The less-than-glowing conclusion was that the plans would be immensely expensive, and have the side-effect of helping wealthy retirees more than current workers.
Today, the IFS has done the same favour for rival leadership contender Jeremy Hunt, with a similarly stern attitude.
Hunts headline pledges are: cut corporation tax from 19 per cent to 12.5 per cent; increase the threshold on National Insurance contributions; reduce the interest rate on student loans; and spend an additional £15bn on defence over the next five years.
All these policies come with price tags, but some are worthier than others.
The IFS estimates that increasing the National Insurance threshold to £12,500, for example, would cost £11bn per year. It would, however, benefit millions of employees and encourage people into work.
Tinkering with student loan rates, in contrast, would cost over £1bn in the long run and benefit only the highest paid graduates.
Hunts corporation tax cut, potentially to the level of Ireland, would initially cost £13bn a year. The IFS warns that it would not entirely pay for itself, as has been argued, but does acknowledge that it would be partly mitigated by more companies basing themselves and paying tax in the UK. Encouraging business is a noble goal, even if the numbers need some ironing out.

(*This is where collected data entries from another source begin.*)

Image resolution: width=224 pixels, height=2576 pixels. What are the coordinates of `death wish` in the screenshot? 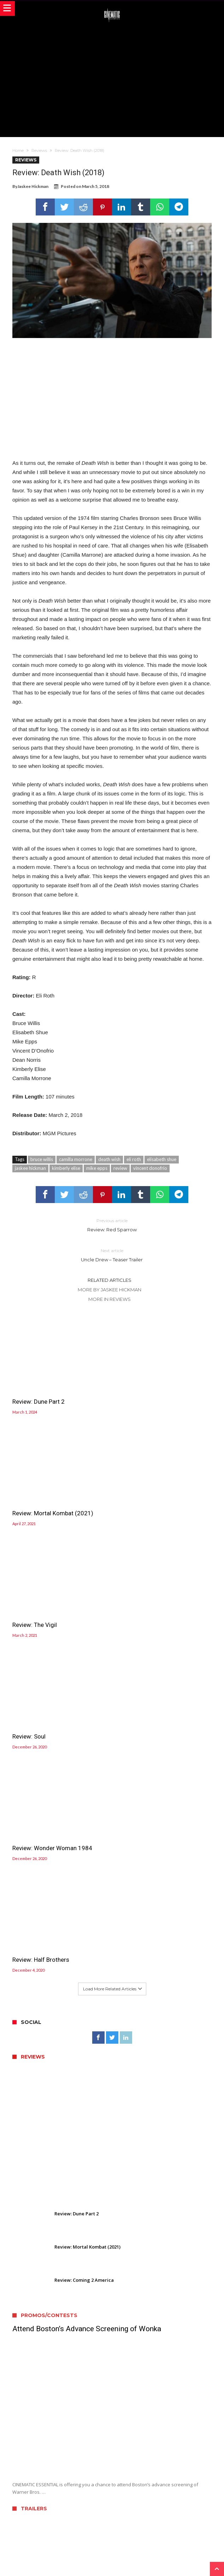 It's located at (109, 1159). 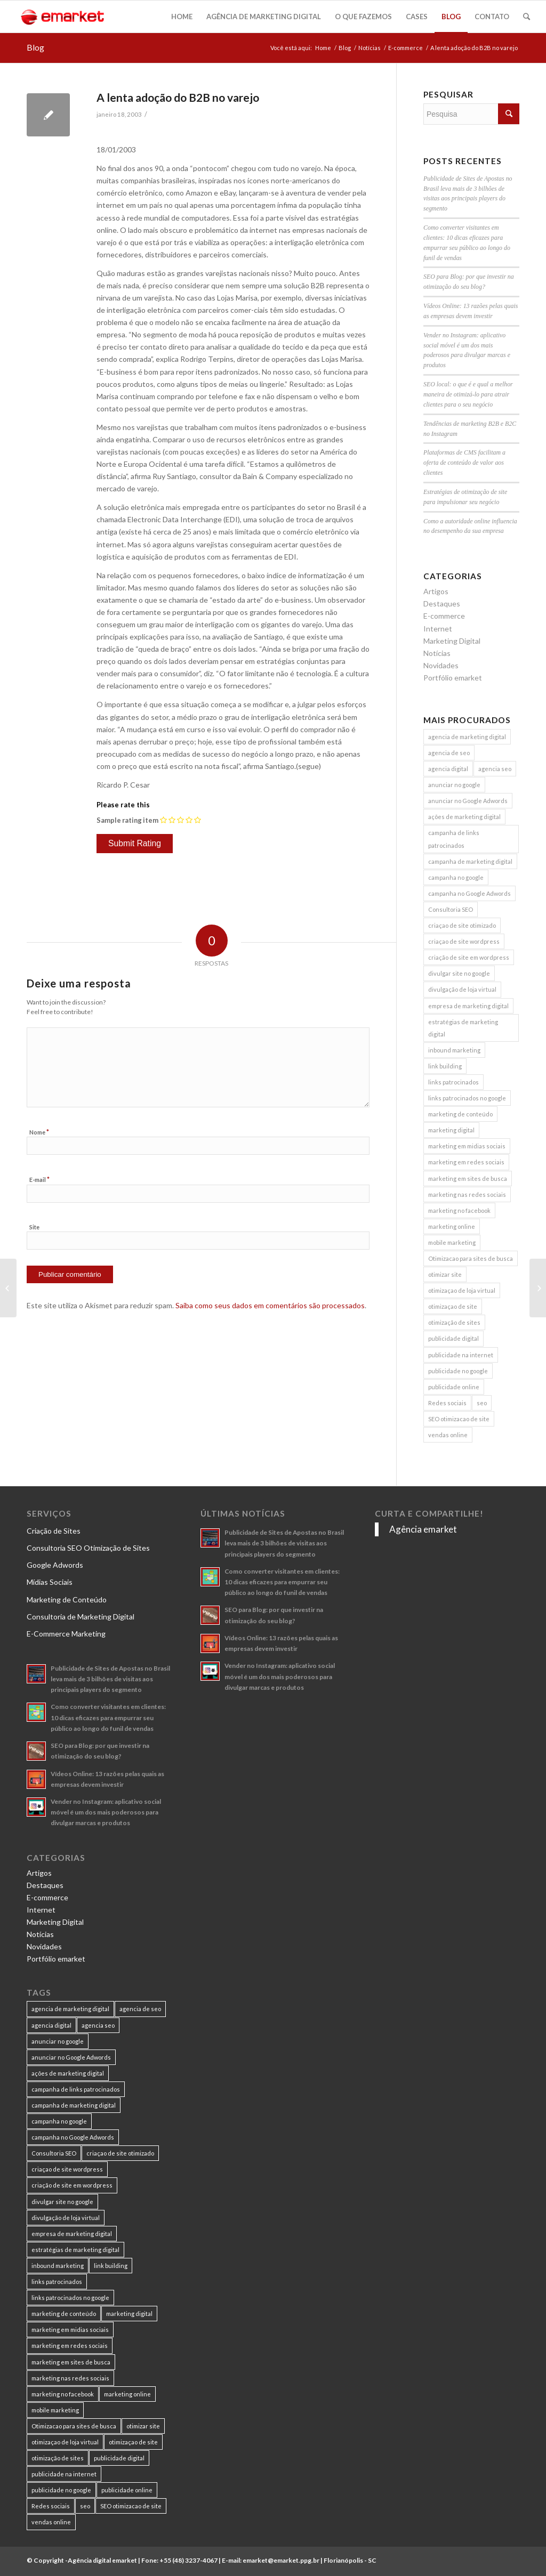 The image size is (546, 2576). Describe the element at coordinates (437, 628) in the screenshot. I see `Internet` at that location.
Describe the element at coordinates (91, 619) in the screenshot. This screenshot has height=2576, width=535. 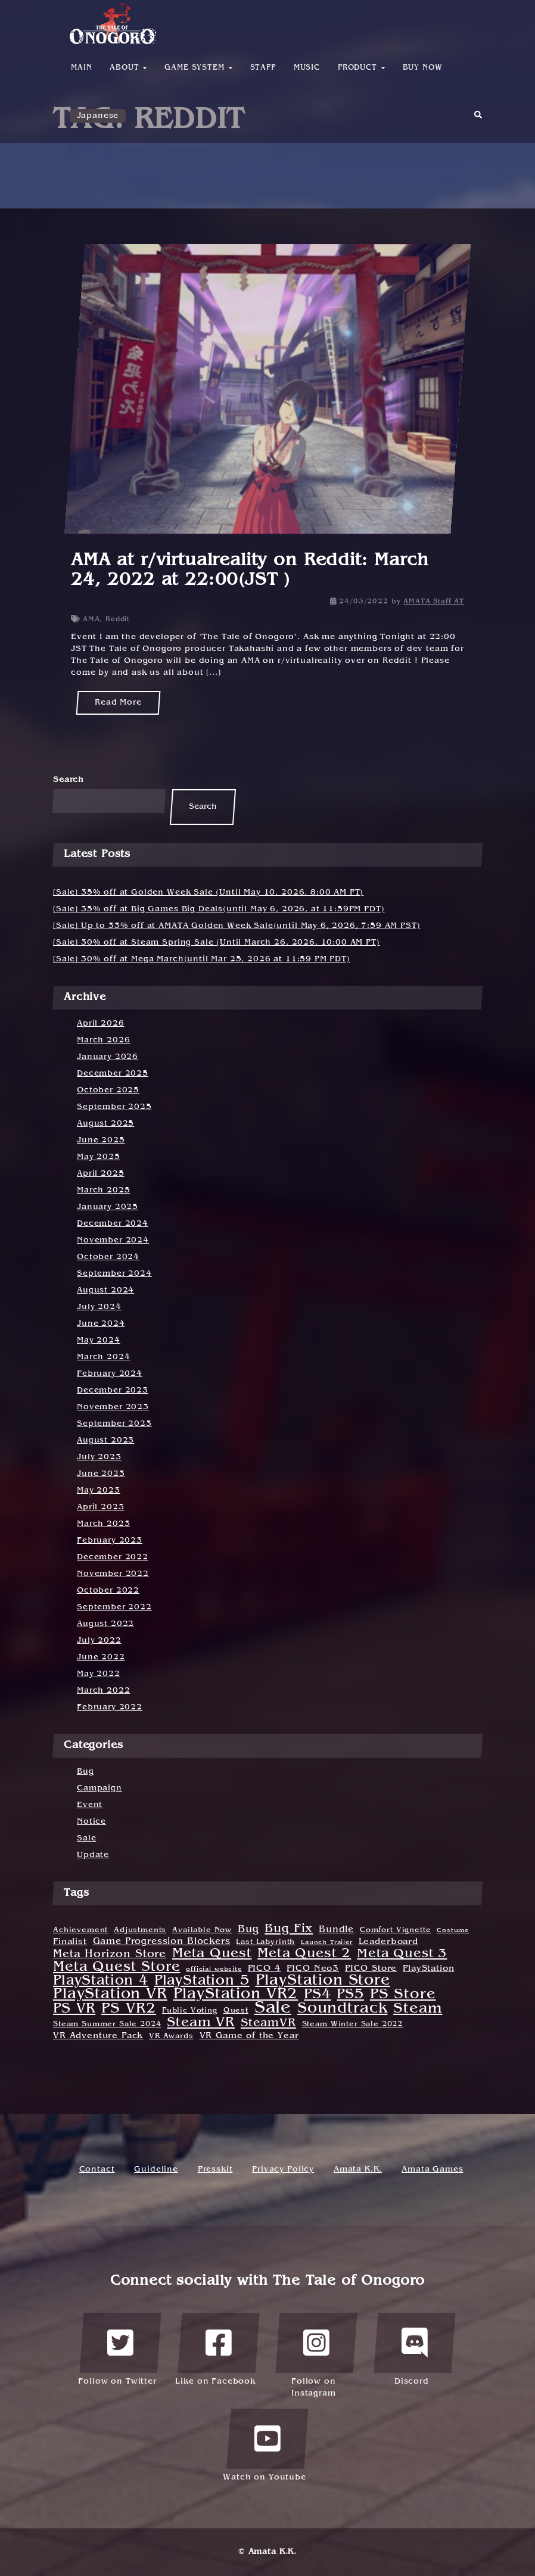 I see `AMA` at that location.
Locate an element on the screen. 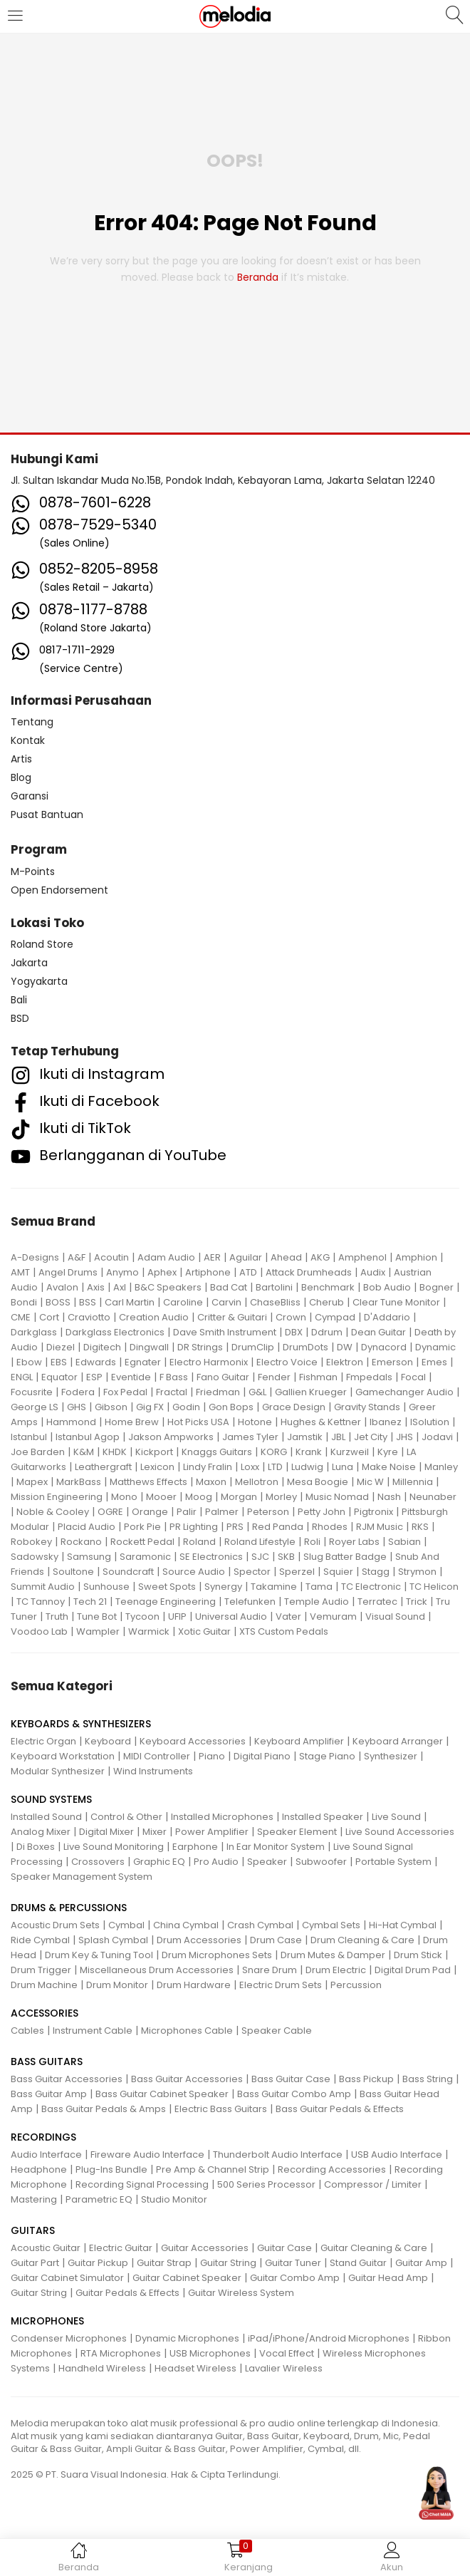 This screenshot has height=2576, width=470. Electric Drum Sets is located at coordinates (280, 1985).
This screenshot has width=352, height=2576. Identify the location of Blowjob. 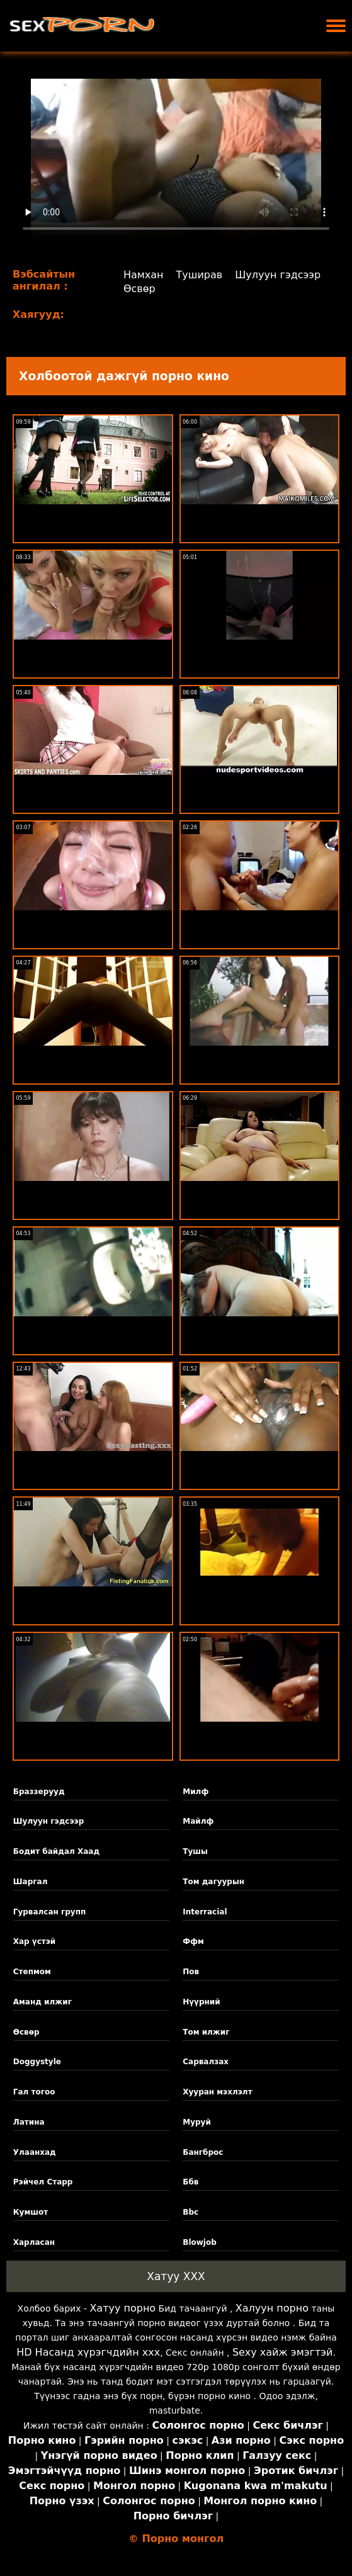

Finally, on defence, the IFS notes that Hunts hawkish attitude would “represent a major reversal in a 70 year trend – a trend which has allowed for more spending on the welfare state, and especially on health, without significant tax rises”. With a funding crisis in adult social care and looming questions about the cost of an ageing population, it is not clear whether a glitzy military spending splurge should be the top priority.